**Instructions to follow**
Scan the records beneath this line for the line holding "09:15 مساءًا" and the line holding "さいたま市岩槻区西町５丁目", then transcribe exactly those two and all lines between.

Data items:
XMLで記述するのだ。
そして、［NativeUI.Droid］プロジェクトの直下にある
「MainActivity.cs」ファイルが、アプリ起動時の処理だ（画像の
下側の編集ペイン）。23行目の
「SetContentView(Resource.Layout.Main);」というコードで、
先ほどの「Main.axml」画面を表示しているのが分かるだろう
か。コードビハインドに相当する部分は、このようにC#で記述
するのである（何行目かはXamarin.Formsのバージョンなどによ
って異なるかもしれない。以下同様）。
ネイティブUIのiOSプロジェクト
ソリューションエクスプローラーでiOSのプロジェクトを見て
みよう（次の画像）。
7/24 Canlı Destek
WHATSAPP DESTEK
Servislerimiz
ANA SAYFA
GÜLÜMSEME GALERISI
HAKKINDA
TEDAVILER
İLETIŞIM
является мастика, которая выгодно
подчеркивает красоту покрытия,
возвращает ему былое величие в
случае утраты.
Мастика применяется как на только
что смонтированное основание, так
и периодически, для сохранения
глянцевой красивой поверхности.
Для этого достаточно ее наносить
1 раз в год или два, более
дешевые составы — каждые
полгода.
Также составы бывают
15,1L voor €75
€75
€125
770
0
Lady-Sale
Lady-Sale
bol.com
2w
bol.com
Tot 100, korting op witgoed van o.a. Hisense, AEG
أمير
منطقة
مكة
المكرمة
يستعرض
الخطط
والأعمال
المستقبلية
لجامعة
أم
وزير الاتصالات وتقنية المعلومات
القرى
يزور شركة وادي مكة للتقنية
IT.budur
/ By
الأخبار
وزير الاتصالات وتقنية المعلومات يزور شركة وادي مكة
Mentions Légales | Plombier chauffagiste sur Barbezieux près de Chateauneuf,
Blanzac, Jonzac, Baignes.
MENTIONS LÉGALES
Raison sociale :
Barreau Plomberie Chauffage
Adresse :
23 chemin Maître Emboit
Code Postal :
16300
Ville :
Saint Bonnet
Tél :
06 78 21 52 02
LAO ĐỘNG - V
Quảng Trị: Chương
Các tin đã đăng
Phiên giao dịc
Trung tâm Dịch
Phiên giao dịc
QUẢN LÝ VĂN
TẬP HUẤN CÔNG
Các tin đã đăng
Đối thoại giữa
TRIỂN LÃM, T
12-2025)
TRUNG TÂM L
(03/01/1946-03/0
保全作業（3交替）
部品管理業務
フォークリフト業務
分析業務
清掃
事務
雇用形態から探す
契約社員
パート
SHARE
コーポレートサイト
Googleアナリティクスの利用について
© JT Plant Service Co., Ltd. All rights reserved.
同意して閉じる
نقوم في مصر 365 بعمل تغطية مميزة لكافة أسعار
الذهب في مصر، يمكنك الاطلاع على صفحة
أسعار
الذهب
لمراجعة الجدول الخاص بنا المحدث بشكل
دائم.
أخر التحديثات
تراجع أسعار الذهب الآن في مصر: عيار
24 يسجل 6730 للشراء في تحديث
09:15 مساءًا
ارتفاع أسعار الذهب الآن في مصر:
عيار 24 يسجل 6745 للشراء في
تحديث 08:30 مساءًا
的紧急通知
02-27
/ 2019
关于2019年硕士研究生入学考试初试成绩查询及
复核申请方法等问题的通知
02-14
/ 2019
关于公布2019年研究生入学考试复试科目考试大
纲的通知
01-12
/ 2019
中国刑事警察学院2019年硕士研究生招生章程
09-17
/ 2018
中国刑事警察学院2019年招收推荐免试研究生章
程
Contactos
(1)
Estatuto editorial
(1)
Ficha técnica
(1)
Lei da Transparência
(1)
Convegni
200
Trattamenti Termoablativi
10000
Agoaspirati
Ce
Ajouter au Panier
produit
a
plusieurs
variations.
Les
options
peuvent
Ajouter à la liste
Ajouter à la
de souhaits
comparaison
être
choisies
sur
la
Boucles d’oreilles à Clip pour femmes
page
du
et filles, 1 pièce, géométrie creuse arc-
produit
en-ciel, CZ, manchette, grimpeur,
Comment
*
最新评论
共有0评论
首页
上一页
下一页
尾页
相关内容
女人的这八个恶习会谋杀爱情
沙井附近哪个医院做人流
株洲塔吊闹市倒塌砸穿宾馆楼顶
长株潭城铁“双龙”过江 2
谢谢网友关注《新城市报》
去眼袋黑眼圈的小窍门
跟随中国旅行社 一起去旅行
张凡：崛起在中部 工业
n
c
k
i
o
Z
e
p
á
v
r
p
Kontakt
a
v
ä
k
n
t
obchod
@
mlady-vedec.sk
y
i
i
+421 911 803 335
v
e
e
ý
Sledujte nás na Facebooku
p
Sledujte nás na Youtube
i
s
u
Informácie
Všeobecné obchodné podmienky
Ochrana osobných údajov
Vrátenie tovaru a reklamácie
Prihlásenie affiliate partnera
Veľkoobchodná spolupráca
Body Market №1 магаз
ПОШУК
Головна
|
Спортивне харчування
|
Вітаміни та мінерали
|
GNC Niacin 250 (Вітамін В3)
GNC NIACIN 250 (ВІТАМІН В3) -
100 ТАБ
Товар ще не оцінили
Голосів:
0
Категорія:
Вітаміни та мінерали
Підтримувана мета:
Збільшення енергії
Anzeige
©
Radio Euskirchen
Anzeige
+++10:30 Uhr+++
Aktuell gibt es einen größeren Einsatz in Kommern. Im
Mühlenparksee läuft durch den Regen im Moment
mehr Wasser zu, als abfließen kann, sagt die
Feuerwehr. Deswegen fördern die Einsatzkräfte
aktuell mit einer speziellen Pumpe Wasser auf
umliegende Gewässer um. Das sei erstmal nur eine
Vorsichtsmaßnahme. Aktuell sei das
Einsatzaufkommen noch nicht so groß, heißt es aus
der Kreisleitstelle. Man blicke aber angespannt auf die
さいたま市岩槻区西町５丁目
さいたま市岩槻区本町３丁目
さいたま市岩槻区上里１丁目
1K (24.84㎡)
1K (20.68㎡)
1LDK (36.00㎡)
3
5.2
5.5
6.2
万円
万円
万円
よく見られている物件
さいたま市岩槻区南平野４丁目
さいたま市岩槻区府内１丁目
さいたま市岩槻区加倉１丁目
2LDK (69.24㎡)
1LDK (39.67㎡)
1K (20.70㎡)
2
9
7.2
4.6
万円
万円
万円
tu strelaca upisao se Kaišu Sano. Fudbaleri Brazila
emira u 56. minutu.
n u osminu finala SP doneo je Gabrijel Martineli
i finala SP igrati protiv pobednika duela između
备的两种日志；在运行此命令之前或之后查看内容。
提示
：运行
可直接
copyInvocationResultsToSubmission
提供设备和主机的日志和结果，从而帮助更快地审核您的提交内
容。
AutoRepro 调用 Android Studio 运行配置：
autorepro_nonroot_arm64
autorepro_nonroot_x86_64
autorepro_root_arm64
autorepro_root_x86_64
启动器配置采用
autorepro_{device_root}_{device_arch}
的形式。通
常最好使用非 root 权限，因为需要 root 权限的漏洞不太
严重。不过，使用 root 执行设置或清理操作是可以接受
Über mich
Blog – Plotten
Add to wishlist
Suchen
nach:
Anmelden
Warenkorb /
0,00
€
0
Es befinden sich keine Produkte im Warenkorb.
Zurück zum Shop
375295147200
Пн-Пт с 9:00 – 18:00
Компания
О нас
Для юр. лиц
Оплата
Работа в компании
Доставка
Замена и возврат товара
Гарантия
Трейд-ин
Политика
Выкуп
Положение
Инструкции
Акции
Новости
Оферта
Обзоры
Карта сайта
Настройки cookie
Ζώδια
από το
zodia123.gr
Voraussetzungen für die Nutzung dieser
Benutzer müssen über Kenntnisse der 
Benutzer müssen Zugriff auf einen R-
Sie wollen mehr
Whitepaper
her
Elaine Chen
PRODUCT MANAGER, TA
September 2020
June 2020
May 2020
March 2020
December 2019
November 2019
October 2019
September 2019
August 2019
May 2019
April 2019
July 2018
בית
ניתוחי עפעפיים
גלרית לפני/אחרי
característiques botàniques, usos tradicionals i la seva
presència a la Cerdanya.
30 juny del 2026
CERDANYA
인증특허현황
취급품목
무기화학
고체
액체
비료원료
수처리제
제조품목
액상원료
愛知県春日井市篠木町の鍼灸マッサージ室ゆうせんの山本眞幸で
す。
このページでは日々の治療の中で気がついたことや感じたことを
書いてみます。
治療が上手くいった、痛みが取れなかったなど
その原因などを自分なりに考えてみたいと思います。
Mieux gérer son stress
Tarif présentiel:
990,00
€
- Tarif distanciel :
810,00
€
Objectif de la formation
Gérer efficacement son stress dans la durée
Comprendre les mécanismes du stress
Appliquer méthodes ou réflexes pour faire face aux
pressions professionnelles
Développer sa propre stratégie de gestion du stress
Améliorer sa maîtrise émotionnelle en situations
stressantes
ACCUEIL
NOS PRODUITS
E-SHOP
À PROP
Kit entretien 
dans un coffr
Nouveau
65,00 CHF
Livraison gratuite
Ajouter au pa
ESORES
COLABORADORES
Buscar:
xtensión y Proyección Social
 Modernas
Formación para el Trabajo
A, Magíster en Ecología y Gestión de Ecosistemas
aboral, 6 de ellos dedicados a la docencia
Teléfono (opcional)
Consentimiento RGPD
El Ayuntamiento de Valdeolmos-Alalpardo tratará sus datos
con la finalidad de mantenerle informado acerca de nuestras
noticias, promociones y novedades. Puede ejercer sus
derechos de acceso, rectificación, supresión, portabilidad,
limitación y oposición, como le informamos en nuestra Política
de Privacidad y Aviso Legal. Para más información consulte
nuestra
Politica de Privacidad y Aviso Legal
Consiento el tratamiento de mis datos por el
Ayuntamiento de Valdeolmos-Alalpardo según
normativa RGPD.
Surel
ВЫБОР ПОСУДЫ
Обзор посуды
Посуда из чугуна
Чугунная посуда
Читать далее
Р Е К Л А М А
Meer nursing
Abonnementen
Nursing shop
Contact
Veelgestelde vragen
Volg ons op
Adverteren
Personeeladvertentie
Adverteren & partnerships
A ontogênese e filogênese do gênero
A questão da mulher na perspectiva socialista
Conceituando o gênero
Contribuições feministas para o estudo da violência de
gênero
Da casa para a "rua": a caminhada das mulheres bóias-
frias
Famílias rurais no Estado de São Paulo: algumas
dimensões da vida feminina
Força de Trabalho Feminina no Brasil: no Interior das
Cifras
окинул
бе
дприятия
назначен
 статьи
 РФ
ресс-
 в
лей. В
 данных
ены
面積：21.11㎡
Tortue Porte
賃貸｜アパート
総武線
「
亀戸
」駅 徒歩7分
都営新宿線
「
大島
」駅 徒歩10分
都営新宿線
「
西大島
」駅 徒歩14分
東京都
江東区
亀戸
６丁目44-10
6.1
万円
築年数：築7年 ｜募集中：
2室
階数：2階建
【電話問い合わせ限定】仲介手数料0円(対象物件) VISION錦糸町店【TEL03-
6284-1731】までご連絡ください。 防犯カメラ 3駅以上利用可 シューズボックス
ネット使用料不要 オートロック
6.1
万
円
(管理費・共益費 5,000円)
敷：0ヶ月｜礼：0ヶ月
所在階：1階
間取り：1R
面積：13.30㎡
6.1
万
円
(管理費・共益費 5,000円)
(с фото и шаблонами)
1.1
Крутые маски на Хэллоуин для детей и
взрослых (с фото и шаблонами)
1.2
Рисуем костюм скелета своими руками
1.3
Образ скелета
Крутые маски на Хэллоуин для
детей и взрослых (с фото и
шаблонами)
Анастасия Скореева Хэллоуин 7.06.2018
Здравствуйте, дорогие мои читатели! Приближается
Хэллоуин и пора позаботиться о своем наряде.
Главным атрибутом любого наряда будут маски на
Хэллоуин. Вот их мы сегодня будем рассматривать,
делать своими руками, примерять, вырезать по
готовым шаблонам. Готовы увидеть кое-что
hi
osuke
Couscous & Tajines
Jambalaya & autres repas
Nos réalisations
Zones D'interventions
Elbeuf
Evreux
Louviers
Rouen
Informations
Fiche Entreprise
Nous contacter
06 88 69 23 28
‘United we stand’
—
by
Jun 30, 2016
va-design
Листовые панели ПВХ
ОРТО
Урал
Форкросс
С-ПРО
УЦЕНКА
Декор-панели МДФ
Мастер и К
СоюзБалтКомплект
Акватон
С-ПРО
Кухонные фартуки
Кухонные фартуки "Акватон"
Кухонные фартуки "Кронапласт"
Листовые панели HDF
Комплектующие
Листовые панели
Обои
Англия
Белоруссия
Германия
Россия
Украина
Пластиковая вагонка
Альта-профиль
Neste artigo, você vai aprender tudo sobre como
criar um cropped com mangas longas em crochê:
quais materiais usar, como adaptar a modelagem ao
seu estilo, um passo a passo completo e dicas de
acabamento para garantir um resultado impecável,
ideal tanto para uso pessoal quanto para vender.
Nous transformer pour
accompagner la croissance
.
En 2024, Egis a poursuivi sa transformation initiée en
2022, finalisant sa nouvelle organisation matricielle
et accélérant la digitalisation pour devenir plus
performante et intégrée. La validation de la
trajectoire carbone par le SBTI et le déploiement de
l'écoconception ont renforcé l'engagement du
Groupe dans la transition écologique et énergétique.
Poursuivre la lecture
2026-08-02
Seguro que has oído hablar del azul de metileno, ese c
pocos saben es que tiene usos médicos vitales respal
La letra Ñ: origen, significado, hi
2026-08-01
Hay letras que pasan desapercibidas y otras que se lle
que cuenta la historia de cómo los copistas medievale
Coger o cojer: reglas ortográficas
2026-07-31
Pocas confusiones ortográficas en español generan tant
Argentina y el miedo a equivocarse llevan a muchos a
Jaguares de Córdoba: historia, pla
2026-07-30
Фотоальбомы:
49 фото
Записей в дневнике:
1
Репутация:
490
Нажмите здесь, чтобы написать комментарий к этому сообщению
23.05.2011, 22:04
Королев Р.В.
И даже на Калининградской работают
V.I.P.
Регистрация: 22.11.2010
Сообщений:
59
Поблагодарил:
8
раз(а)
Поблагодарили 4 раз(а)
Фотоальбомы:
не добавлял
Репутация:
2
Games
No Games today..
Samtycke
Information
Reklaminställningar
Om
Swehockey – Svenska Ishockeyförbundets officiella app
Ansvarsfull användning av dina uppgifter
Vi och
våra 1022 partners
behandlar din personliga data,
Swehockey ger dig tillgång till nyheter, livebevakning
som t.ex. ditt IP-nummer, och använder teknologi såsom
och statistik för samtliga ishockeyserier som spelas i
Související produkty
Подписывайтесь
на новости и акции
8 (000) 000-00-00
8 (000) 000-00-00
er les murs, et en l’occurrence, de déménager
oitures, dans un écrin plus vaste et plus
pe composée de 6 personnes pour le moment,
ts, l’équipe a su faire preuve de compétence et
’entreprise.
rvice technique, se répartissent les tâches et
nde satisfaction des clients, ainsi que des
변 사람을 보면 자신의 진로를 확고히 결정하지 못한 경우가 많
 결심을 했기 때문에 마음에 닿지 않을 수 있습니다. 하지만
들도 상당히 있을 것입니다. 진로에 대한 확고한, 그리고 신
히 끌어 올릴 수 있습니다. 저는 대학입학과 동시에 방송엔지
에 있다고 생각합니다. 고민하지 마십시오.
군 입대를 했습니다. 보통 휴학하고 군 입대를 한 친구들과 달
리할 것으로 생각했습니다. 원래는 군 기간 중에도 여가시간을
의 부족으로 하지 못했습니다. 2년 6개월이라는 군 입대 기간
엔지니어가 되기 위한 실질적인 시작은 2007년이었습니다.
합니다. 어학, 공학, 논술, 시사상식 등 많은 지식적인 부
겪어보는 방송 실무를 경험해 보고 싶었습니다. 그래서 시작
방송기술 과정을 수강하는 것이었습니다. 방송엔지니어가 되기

**Final answer**
09:15 مساءًا
ارتفاع أسعار الذهب الآن في مصر:
عيار 24 يسجل 6745 للشراء في
تحديث 08:30 مساءًا
的紧急通知
02-27
/ 2019
关于2019年硕士研究生入学考试初试成绩查询及
复核申请方法等问题的通知
02-14
/ 2019
关于公布2019年研究生入学考试复试科目考试大
纲的通知
01-12
/ 2019
中国刑事警察学院2019年硕士研究生招生章程
09-17
/ 2018
中国刑事警察学院2019年招收推荐免试研究生章
程
Contactos
(1)
Estatuto editorial
(1)
Ficha técnica
(1)
Lei da Transparência
(1)
Convegni
200
Trattamenti Termoablativi
10000
Agoaspirati
Ce
Ajouter au Panier
produit
a
plusieurs
variations.
Les
options
peuvent
Ajouter à la liste
Ajouter à la
de souhaits
comparaison
être
choisies
sur
la
Boucles d’oreilles à Clip pour femmes
page
du
et filles, 1 pièce, géométrie creuse arc-
produit
en-ciel, CZ, manchette, grimpeur,
Comment
*
最新评论
共有0评论
首页
上一页
下一页
尾页
相关内容
女人的这八个恶习会谋杀爱情
沙井附近哪个医院做人流
株洲塔吊闹市倒塌砸穿宾馆楼顶
长株潭城铁“双龙”过江 2
谢谢网友关注《新城市报》
去眼袋黑眼圈的小窍门
跟随中国旅行社 一起去旅行
张凡：崛起在中部 工业
n
c
k
i
o
Z
e
p
á
v
r
p
Kontakt
a
v
ä
k
n
t
obchod
@
mlady-vedec.sk
y
i
i
+421 911 803 335
v
e
e
ý
Sledujte nás na Facebooku
p
Sledujte nás na Youtube
i
s
u
Informácie
Všeobecné obchodné podmienky
Ochrana osobných údajov
Vrátenie tovaru a reklamácie
Prihlásenie affiliate partnera
Veľkoobchodná spolupráca
Body Market №1 магаз
ПОШУК
Головна
|
Спортивне харчування
|
Вітаміни та мінерали
|
GNC Niacin 250 (Вітамін В3)
GNC NIACIN 250 (ВІТАМІН В3) -
100 ТАБ
Товар ще не оцінили
Голосів:
0
Категорія:
Вітаміни та мінерали
Підтримувана мета:
Збільшення енергії
Anzeige
©
Radio Euskirchen
Anzeige
+++10:30 Uhr+++
Aktuell gibt es einen größeren Einsatz in Kommern. Im
Mühlenparksee läuft durch den Regen im Moment
mehr Wasser zu, als abfließen kann, sagt die
Feuerwehr. Deswegen fördern die Einsatzkräfte
aktuell mit einer speziellen Pumpe Wasser auf
umliegende Gewässer um. Das sei erstmal nur eine
Vorsichtsmaßnahme. Aktuell sei das
Einsatzaufkommen noch nicht so groß, heißt es aus
der Kreisleitstelle. Man blicke aber angespannt auf die
さいたま市岩槻区西町５丁目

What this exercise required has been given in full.